Submerged length = 6.50 m × (14 - n) logs, where n is the number of logs above the water surface.
Total volume of submerged part = π × (0.1475 m)² × (6.50 m) × (14 - n)
Buoyant force = (Density of water) × (Total volume of submerged part) × g
For simplicity, we will approximate the density of water as 1000 kg/m³, and g as 9.8 m/s².
4. Lastly, let's determine the maximum number of people the raft can hold without submerging:
To find this, we need to compare the weight of the logs and the weight of the people to the buoyant force.
Weight of the logs = 1821.6 kg (rounded to 1 decimal place)
Weight of each person = 75.0 kg
Total weight of people = (75.0 kg) × n, where n is the number of people on the raft.

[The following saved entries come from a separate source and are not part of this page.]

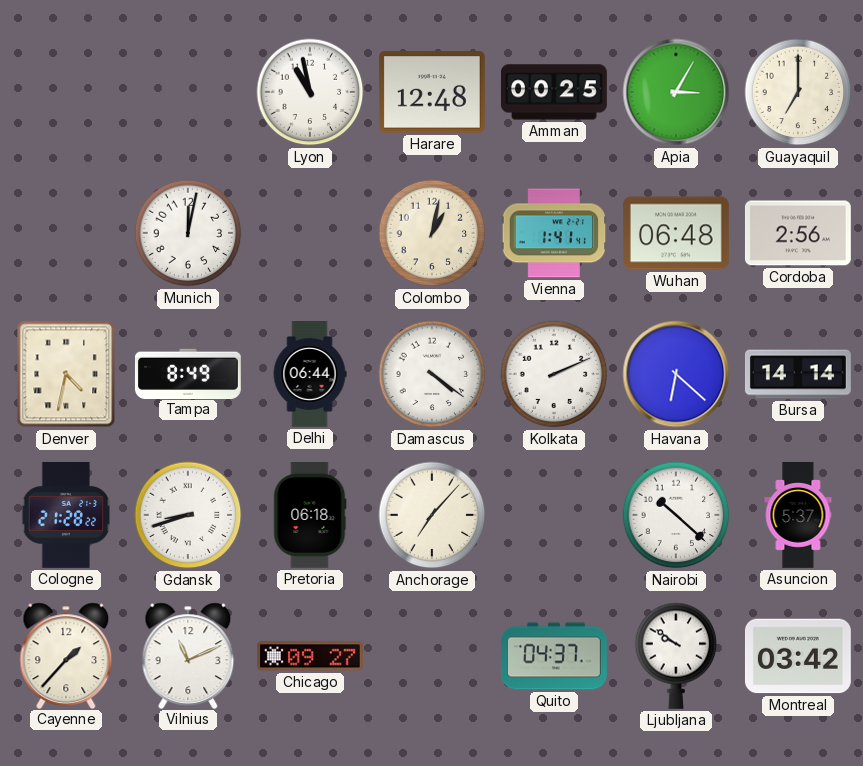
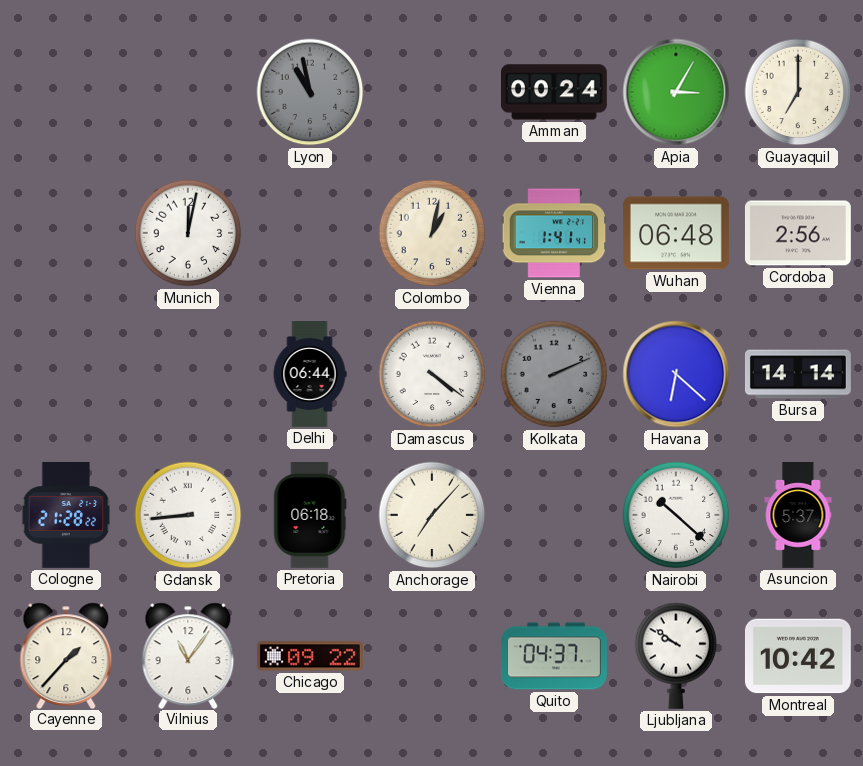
Lyon dial: white -> grey
Harare: 12:48 -> none
Amman: 00:25 -> 00:24
Denver: 4:32 -> none
Tampa: 8:49 -> none
Kolkata dial: white -> grey
Gdansk: 8:42 -> 8:44
Vilnius: 11:11 -> 11:06
Chicago: 09:27 -> 09:22
Montreal: 03:42 -> 10:42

We want the buoyant force to be greater than or equal to the combined weight of the logs and people:
Buoyant force ≥ Weight of logs + Total weight of people
Now, let's solve for n:
(Density of water) × (Total volume of submerged part) × g ≥ Weight of logs + Total weight of people
Setting the values in the above equation:
(1000 kg/m³) × [π × (0.1475 m)² × (6.50 m) × (14 - n)] × (9.8 m/s²) ≥ 1821.6 kg + (75.0 kg) × n
Simplifying the equation and solving for n:
[π × (0.021615625 m²) × (90.1 - 6.5n)] ≥ 1821.6 + 75n
Now, we can solve this equation step-by-step:
1. Distribute π to each term inside the brackets: π × (0.021615625 m²) × (90.1 - 6.5n) ≥ 1821.6 + 75n
2. Multiply the terms inside the brackets: 0.692735781125 π - 0.141649140625 π n ≥ 1821.6 + 75n
3. Rearrange the terms: -0.141649140625 π n - 75n ≥ 1821.6 - 0.692735781125 π
4. Combine like terms: (-0.141649140625 π - 75)n ≥ 1821.6 - 0.692735781125 π
5. Divide both sides of the inequality by (-0.141649140625 π - 75): n ≤ (1821.6 - 0.692735781125 π) / (-0.141649140625 π - 75)
Now, calculating this expression will give us the maximum number of whole people the raft can hold without submerging.

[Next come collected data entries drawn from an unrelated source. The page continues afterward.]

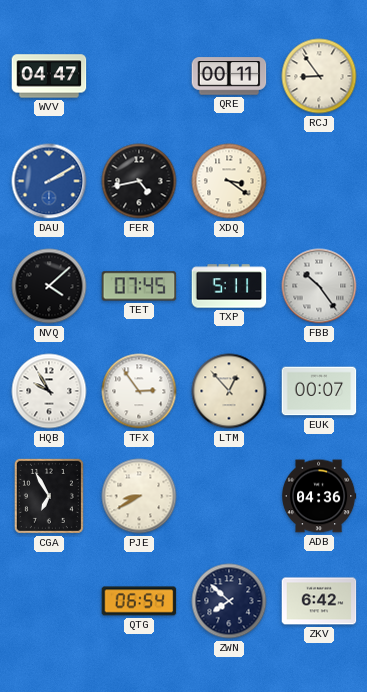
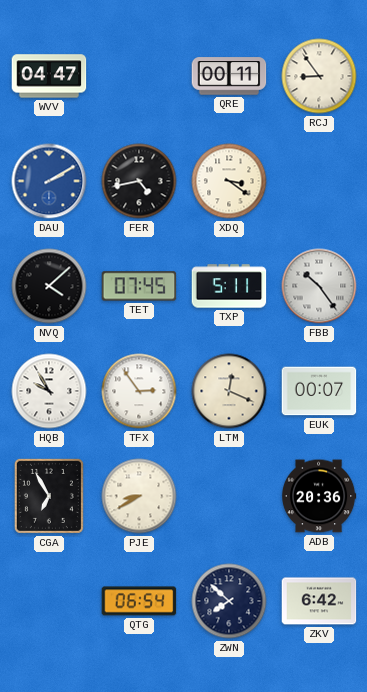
LTM: 12:53 -> 12:19
ADB: 04:36 -> 20:36
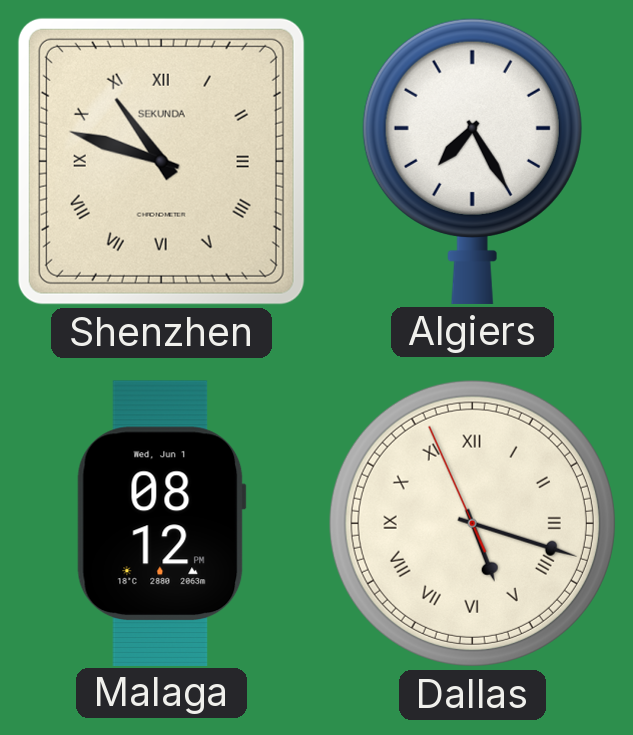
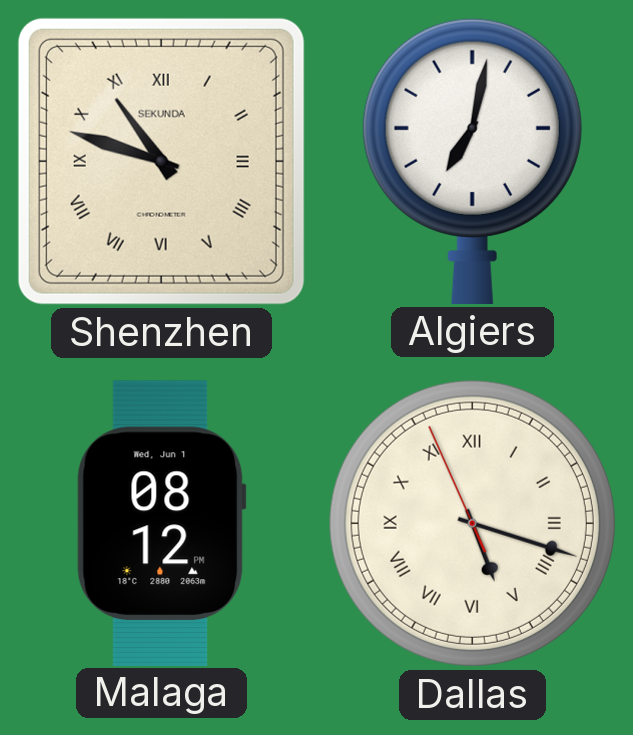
Algiers: 7:25 -> 7:02
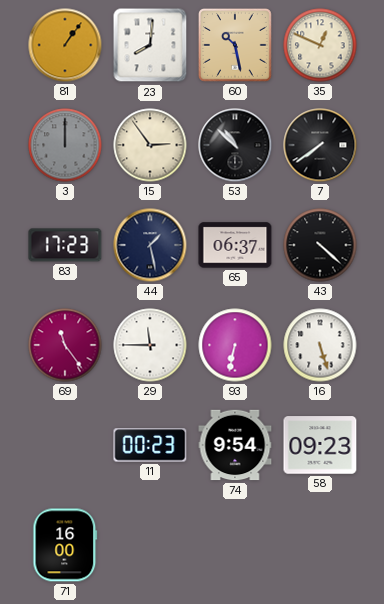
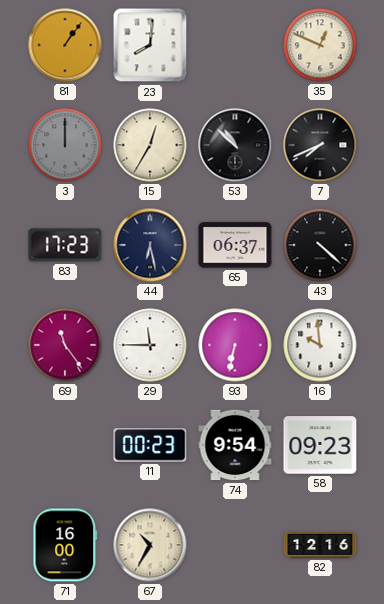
60: 10:28 -> none
15: 2:54 -> 12:35
7: 7:39 -> 7:41
44: 1:28 -> 6:28
16: 5:27 -> 9:59
67: none -> 10:35
82: none -> 12:16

To determine the maximum number of people the raft can hold before they start getting their feet wet, we need to consider the buoyancy and weight of the raft.
First, let's calculate the weight of a single log:
Density of wood = 600 kg/m³
Volume of a log = πr²h, where r is the radius (diameter/2) and h is the height (length of the log)
Given: Diameter = 29.5 cm = 0.295 m, Length = 6.50 m
Radius (r) = 0.295 m / 2 = 0.1475 m
Volume of a log = π * (0.1475 m)² * 6.50 m
Now, we can calculate the weight of a single log:
Weight of a single log = Density * Volume
Weight of a single log = 600 kg/m³ * (π * (0.1475 m)² * 6.50 m)
Next, we need to calculate the total weight of the logs:
Total weight of the logs = Weight of a single log * Number of logs
Given: Number of logs = 14
Total weight of the logs = Weight of a single log * 14
Now, let's calculate the buoyant force:
Buoyant force = Density of water * Volume of water displaced
Given: Density of water = 1000 kg/m³ (approximate value)
Volume of water displaced can be calculated as the volume of the logs.
Now, let's calculate the total volume of the logs:
Total volume of the logs = Volume of a single log * Number of logs
Finally, we can calculate the maximum number of people the raft can hold:
Maximum number of people = (Buoyant force - Total weight of the logs) / Weight of an average person
Given: Mass of an average person = 75.0 kg
Using this formula, we can now substitute the values and calculate the maximum number of people.